La coopération institutionnelle constitue l’un des axes majeurs de la stratégie de la coopération française au Gabon. Son action vise à consolider l’état de droit et améliorer la gouvernance, ainsi qu’à appuyer l’amélioration des conditions de vie des populations.
Ses interventions, à caractère transversal, s’appuient sur de multiples secteurs d’activité.
Le service de coopération technique internationale de police(SCTIP) est partie intégrante de l’action française de coopération institutionnelle. Plusieurs officiers de police bénéficient du statut d’assistant technique et œuvrent au titre de conseillers auprès des plus hautes autorités.
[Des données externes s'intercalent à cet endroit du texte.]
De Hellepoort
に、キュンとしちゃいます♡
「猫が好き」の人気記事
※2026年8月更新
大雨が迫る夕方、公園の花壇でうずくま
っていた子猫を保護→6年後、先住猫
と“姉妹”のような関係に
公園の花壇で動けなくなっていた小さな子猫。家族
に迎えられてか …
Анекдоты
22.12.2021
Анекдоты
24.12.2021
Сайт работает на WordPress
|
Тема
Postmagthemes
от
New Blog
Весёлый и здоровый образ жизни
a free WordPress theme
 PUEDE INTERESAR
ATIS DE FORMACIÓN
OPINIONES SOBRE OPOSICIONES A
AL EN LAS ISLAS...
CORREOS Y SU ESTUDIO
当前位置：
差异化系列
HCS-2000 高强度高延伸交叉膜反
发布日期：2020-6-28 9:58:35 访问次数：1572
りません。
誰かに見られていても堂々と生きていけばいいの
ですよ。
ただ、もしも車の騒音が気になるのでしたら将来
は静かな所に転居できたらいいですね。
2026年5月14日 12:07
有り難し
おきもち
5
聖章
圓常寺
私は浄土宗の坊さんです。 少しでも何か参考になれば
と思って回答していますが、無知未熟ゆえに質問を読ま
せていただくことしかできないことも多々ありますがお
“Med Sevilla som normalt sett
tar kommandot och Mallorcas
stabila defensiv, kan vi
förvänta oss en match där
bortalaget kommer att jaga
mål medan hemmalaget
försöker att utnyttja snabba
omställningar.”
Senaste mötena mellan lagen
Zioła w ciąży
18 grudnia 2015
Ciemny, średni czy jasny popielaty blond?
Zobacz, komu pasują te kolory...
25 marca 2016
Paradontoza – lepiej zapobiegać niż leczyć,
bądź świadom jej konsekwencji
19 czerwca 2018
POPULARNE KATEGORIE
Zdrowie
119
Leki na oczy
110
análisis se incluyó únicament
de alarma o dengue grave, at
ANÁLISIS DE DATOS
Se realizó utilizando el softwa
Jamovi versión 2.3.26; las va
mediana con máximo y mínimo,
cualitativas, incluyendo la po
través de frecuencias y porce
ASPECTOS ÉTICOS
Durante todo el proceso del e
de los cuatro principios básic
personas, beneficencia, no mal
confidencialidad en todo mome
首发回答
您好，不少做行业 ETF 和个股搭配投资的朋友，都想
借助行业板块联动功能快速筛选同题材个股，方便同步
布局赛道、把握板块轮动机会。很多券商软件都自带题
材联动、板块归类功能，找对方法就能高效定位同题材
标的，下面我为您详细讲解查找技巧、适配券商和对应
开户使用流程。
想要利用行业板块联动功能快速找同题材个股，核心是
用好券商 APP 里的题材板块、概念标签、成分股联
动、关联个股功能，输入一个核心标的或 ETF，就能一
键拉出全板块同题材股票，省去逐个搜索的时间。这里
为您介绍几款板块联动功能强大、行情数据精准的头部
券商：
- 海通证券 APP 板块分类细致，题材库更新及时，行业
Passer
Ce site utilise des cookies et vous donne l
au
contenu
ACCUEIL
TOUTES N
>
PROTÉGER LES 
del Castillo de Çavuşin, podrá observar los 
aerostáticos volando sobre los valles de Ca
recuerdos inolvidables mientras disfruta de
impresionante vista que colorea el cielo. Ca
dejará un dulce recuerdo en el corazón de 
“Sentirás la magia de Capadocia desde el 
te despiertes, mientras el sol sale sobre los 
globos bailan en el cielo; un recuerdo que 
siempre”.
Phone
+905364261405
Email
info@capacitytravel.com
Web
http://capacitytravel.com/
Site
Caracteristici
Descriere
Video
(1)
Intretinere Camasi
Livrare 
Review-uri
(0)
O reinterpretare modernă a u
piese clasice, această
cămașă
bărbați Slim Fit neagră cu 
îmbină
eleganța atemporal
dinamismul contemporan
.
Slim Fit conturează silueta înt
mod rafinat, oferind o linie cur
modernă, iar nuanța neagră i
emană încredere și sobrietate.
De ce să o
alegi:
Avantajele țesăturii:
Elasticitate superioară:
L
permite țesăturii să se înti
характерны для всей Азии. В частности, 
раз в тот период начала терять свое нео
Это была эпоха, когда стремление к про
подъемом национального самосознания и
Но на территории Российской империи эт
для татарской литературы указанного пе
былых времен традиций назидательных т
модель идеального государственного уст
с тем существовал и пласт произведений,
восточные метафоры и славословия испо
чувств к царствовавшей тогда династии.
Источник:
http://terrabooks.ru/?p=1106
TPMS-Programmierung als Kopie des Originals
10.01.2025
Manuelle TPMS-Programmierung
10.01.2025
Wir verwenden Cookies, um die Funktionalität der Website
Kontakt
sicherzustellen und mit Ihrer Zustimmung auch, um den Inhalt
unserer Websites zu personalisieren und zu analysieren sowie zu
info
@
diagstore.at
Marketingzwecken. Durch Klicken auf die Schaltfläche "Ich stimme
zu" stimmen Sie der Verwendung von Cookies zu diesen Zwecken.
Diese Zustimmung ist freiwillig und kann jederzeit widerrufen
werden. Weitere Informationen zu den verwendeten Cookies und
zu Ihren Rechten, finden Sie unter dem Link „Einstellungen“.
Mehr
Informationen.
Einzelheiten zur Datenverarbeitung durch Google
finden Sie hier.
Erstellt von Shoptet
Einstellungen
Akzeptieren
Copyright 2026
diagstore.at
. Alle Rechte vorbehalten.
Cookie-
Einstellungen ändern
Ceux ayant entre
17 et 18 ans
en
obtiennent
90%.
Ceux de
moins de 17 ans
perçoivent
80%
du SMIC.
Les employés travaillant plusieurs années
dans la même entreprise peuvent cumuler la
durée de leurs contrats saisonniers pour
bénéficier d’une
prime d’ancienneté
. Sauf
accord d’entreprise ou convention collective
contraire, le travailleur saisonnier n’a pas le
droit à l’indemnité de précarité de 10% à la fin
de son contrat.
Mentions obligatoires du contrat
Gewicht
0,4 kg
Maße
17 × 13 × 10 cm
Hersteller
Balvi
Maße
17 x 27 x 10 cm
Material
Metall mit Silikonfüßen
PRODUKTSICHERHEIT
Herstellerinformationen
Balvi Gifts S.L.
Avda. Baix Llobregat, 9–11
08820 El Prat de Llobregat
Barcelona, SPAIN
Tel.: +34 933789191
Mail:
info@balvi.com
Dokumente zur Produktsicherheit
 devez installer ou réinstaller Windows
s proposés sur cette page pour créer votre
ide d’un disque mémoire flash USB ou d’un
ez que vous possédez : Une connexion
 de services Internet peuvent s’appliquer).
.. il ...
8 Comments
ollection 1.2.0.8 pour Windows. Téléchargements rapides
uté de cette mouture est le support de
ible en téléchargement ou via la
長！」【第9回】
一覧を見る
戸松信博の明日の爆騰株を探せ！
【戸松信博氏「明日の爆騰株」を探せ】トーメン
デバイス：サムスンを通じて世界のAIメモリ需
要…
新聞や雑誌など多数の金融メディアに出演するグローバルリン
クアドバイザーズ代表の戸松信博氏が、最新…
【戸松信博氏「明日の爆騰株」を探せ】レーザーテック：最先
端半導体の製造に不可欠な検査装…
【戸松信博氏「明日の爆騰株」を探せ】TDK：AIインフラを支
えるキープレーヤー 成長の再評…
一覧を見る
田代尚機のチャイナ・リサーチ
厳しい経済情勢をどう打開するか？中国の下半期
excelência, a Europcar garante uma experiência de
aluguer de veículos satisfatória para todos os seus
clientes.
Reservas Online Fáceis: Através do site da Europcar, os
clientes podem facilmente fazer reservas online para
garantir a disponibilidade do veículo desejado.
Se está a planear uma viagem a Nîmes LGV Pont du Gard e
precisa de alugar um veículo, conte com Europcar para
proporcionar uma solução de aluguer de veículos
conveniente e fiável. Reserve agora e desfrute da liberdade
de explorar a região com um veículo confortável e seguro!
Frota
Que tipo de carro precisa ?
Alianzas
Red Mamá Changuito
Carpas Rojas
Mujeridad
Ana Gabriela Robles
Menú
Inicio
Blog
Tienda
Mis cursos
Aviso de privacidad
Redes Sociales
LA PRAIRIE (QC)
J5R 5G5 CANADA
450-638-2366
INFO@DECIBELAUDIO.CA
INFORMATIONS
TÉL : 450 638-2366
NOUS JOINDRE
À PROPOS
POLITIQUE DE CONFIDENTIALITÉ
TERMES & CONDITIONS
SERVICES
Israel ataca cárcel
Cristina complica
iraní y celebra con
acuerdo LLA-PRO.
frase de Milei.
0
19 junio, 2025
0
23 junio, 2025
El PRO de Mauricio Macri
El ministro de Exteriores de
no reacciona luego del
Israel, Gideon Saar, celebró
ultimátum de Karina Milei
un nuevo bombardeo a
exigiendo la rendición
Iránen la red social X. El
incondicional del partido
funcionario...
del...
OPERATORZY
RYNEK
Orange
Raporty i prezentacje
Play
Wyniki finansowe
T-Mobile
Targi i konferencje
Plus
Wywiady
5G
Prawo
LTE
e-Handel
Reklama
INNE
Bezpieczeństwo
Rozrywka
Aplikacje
Leur action porte particulièrement sur la formation, le renouveau de l’Ecole de police de Libreville étant l’une des nombreuses illustrations de leur efficience.
Deux conseillers (un officier et un sous officier supérieur) issus de la Brigade des Sapeurs Pompiers de Paris assistent au titre de conseillers le chef de corps des Sapeurs Pompiers du Gabon. Bien que principalement affectés à des tâches de formation de formateurs, ils participent avec le dévouement qui qualifie leur métier aux interventions les plus délicates.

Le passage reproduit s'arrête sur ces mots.